Dear Reader,
Exciting news: I have two poems coming out this Saturday, May 11th!
The poems are “Kitchen Love No. 709,” appearing in print in Issue #3 of the After Happy Hour Review, and “On Being Told to Be Careful,” appearing online in the Rising Phoenix Review. (A third poem of mine will appear at the end of this month, also in the Rising Phoenix Review. Keep an eye out for that announcement in a couple of weeks!)
To celebrate these upcoming publications, I wanted to write a short “Behind the Monster” for yet another poem that was featured in the Rising Phoenix Review. This might be my favorite poem I’ve had published so far. It’s called “Late July, On the Porch with My Childhood Best Friend” and it came out, somewhat anachronistically, on Christmas Day of 2022.
You can read the unannotated version here and/or listen to me read it below.
Much has been written on the intertwining themes of light versus dark, sight versus blindness, and knowledge versus ignorance. In literature as in life, light illuminates. It reveals, uncovers, makes visible, makes known. It is the lightbulb of genius, the lightning strike of inspiration, the light at the end of the tunnel. By contrast, darkness is synonymous with blindness and ignorance. But darkness can also be a protector, concealing us from enemies without and within. I’m thinking of Macbeth, in which the tragic hero sees light as an enemy waiting to expose him and darkness as an underhanded ally.1
Stars, hide your fires, Let not light see my black and deep desires; The eye wink at the hand; yet let that be Which the eye fears, when it is done, to see.
As Macbeth knows well, not everything needs to, wants to, or indeed should be seen. “Late July” riffs on this concept. Rather than desiring knowledge, the poem’s speaker fears it. Light becomes an existential threat, one that exposes the (un)reality of life and disrupts the natural, darkened state of the universe.
Ever since I took a first-level religion class in the fall of 2021,2 I have been interested in the discrepancy in Genesis wherein God seems to create light before He creates the sun. Where did that first light come from? The following summer I posed that question to myself again under the eerie, claustrophobic glow of my friend’s porch light. It struck me that there was something inarticulably unsettling about “artificial” light—a light that only heightens your awareness of the dark. Did the first light create the first darkness? Or did it plant the knowledge of a darkness that was already there? Whatever the case, the poem’s speaker sees not only the light but also herself and her world as artificial. She fantasizes about gouging out her eyes, fleeing like a cockroach, escaping into the void. Yet she knows the light is inescapable. No matter where she went, it would always show her herself. Light is a thing that haunts.3
When I draft a poem, I usually have a sense of the form/shape I want it to take. I knew “Late July” would be one run-on, skinny column of text that evoked a monologue or a meltdown. I imagined unrolling it on a piece of parchment and watching the words run away from themselves. This poem has a slight journalistic element—the title gives you the who, what, where, when, and the body brings it home with the why. In writing it, I gave myself an unexpected gift: a time capsule to a night, a place, and a feeling. I hope its readers experience some of the eeriness of that night, place, and feeling, too.

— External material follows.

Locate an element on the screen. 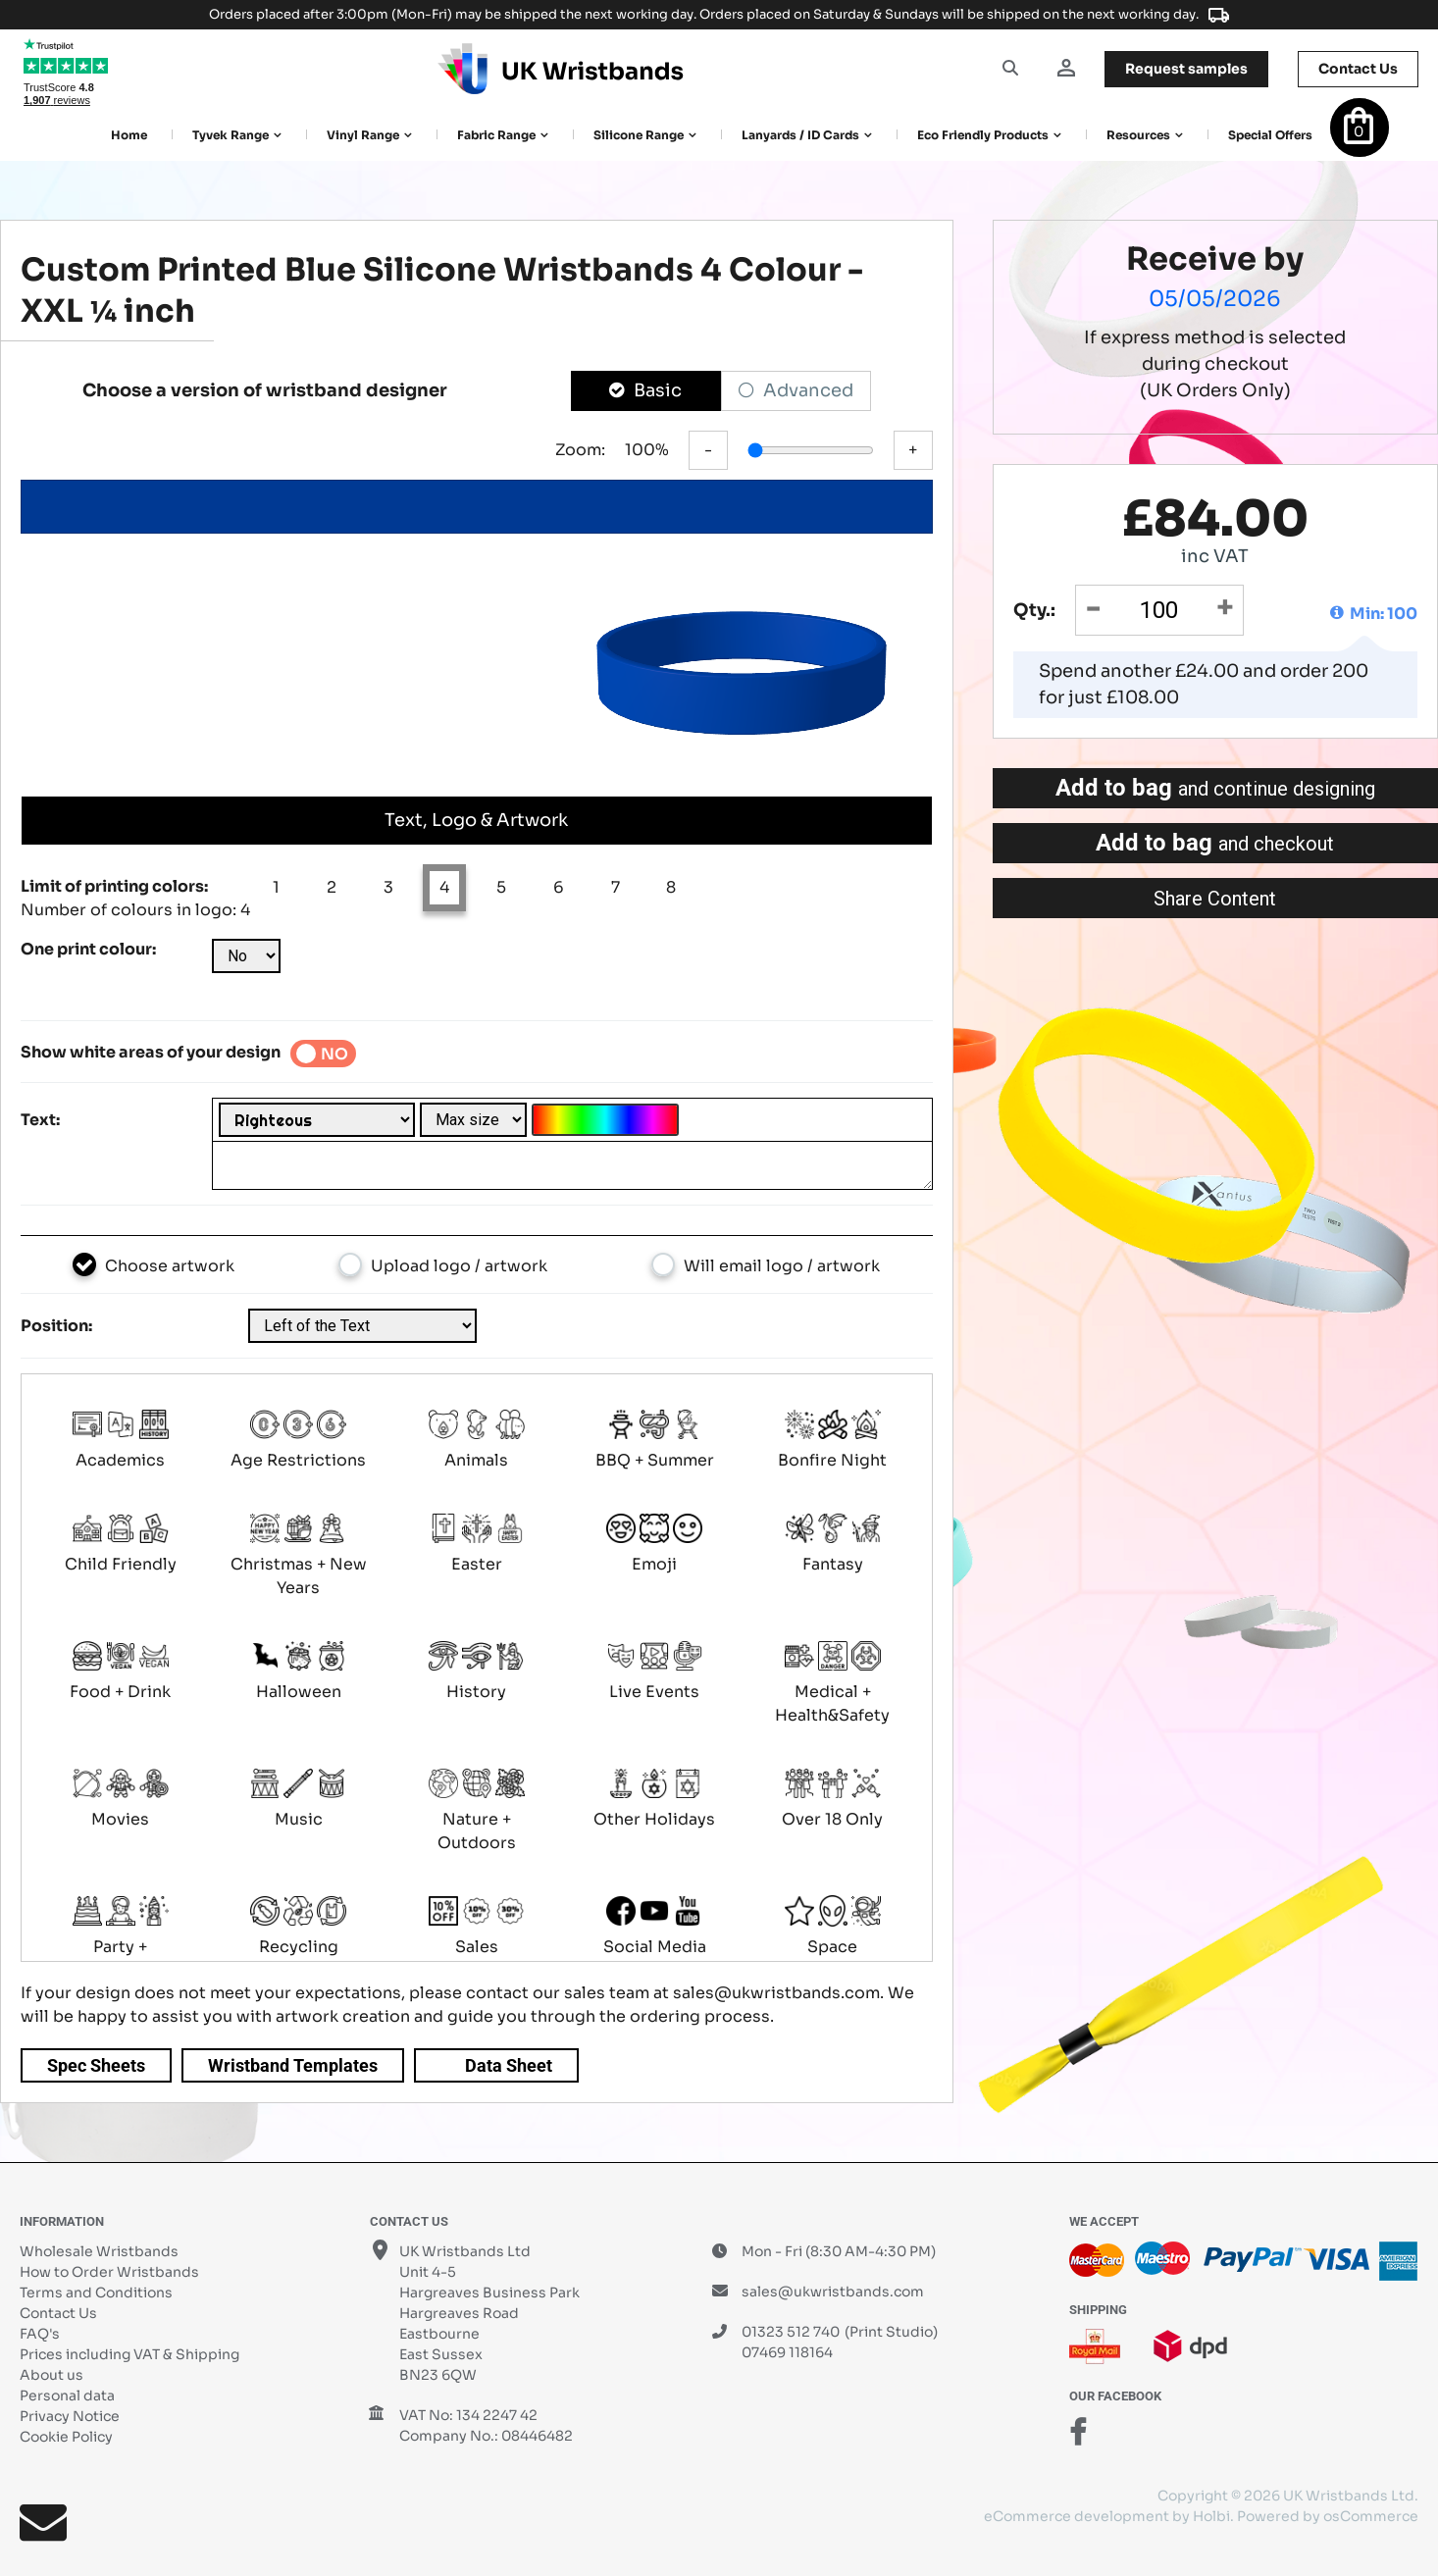 The width and height of the screenshot is (1438, 2576). About us is located at coordinates (51, 2375).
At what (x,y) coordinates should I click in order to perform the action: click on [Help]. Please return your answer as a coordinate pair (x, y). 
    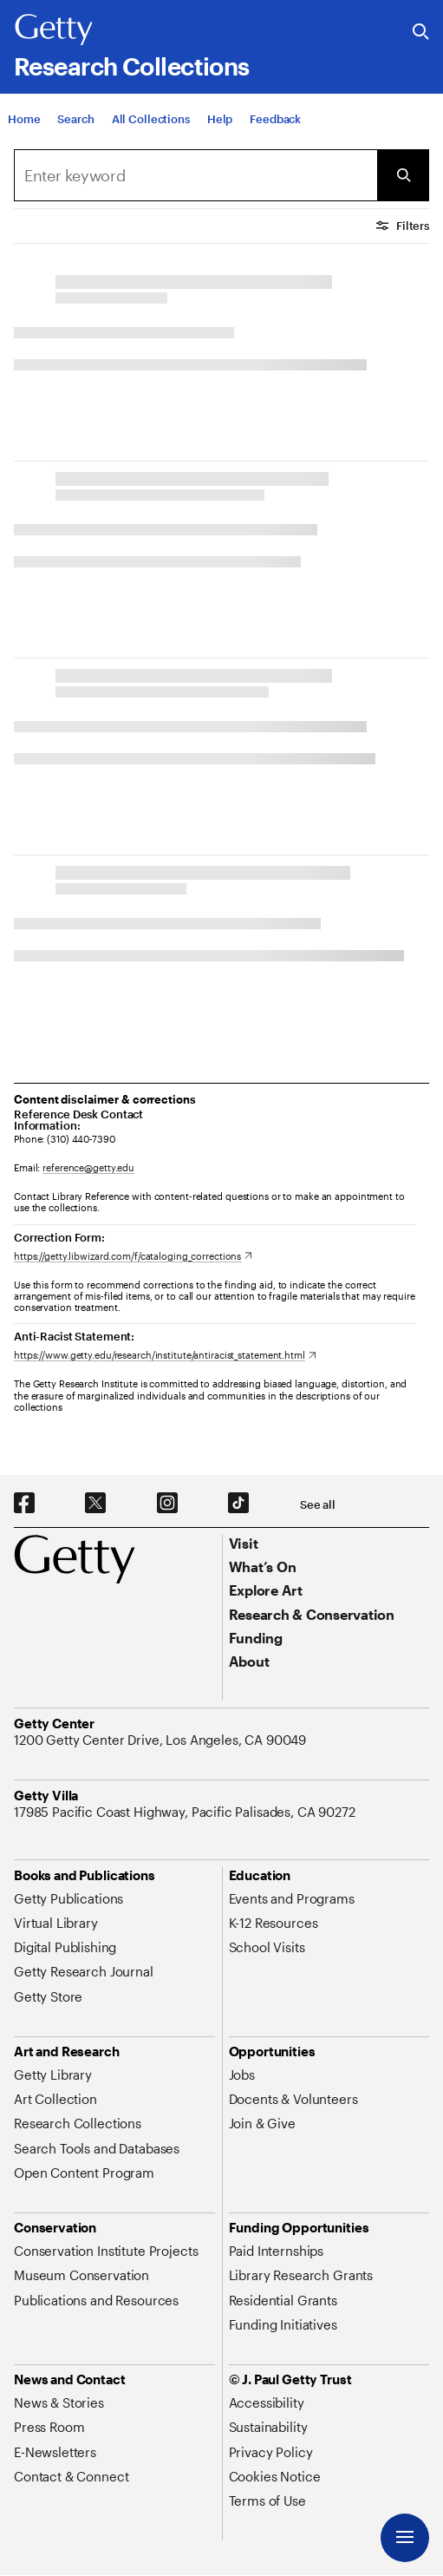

There’s a stereotype of writers cringing away from their past work, so I feel weird about saying how much I like “Late July.” But it’s true! This is one of those rare instances in which I wouldn’t go back and edit a poem, not even to delete an extraneous word. I said what I meant to say. I wouldn’t change a thing.
Thanks for reading.
Yours,
Jane
William Shakespeare, Macbeth, 1.4.50-53. Accessed via https://shakespeare-navigators.ewu.edu/macbeth/T14.html#47.
The class was succinctly called “God” and it was taught by Gil Anidjar, a scholar of religion and of Middle Eastern, South Asian, and African studies. His books include Blood: A Critique of Christianity and The Jew, The Arab: A History of the Enemy.
It occurs to me, writing this analysis nearly two years after I wrote the poem, that there is something of a coming-of-age narrative in “Late July” as well. The speaker alludes to the idea of being an actor in a play, identifying her surroundings as “wallpaper” and “set dressing.” Once she recognizes her role, she can’t go back to playing pretend. Such is the transition between childhood and adulthood.